▶ _Goal of the exercise_: From the entries, copy each line that includes "Spaghetti".

▶ _Stored data_:
((
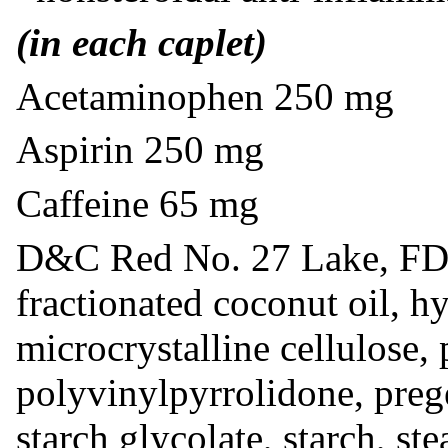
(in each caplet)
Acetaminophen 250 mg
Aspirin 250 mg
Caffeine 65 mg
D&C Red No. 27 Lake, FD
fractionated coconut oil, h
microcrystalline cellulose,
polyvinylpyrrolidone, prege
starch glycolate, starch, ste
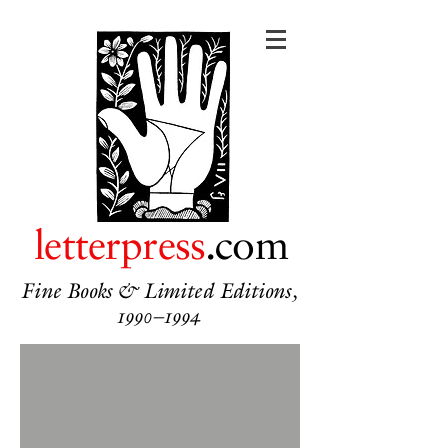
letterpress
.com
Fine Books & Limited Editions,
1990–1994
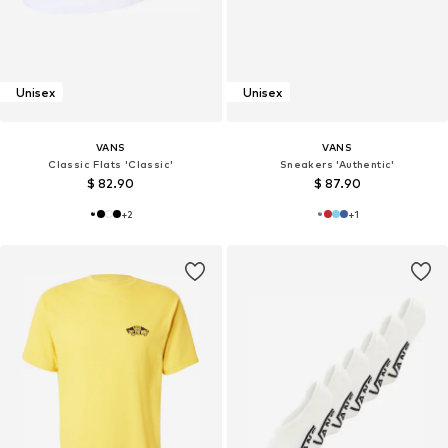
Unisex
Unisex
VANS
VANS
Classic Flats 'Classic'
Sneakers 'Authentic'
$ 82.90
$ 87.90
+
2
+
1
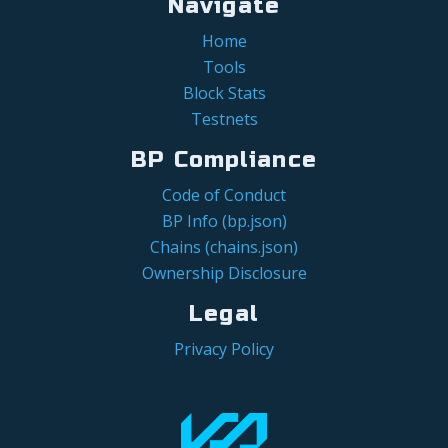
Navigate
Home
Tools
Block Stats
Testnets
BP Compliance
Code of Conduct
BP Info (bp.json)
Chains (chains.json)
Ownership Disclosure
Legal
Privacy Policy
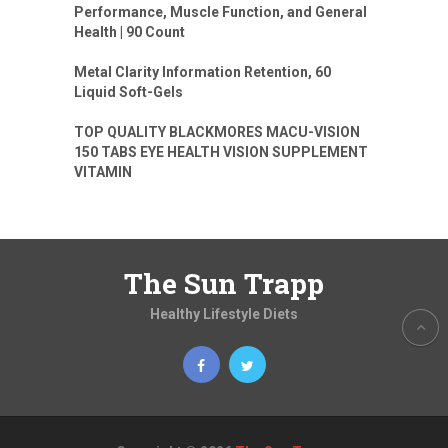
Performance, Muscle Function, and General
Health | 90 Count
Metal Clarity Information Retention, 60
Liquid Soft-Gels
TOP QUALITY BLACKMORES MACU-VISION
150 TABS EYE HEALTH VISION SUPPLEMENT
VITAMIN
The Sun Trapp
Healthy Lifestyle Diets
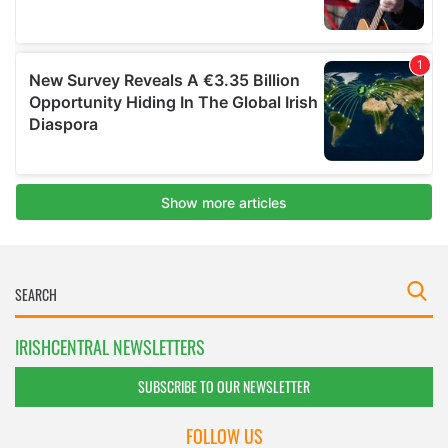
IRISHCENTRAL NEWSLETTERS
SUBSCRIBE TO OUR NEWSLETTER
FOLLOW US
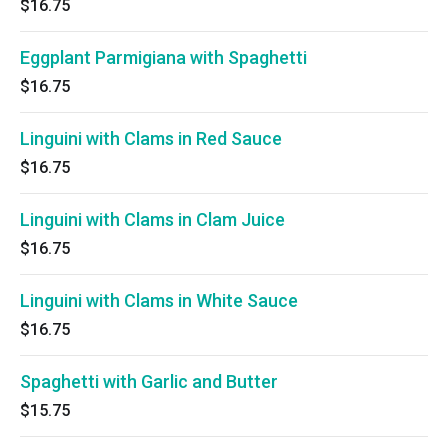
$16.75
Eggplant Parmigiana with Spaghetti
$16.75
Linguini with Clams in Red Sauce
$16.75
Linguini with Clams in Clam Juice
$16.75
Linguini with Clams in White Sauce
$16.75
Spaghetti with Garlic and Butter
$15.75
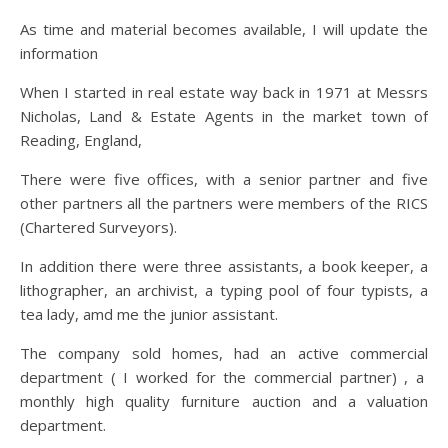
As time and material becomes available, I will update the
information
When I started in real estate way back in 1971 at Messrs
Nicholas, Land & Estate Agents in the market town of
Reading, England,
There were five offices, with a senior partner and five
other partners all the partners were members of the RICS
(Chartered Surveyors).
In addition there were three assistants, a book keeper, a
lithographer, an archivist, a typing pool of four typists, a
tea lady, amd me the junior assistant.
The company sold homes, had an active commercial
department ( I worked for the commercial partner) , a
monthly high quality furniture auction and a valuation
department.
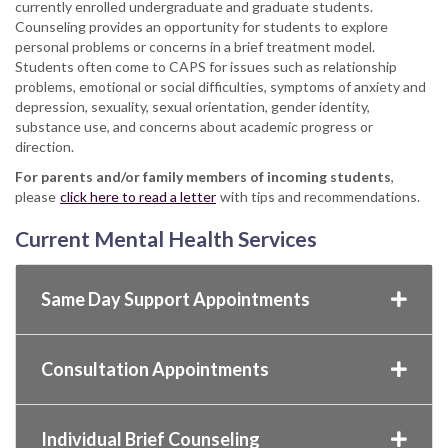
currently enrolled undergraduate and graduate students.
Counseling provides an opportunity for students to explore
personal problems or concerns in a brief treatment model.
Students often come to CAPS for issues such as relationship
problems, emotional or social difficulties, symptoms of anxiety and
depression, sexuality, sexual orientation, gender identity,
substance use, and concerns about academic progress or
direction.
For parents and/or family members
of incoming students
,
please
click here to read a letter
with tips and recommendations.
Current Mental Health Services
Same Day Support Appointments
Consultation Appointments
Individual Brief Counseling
))
▶ _Your solution_:
Eggplant Parmigiana with Spaghetti
Spaghetti with Garlic and Butter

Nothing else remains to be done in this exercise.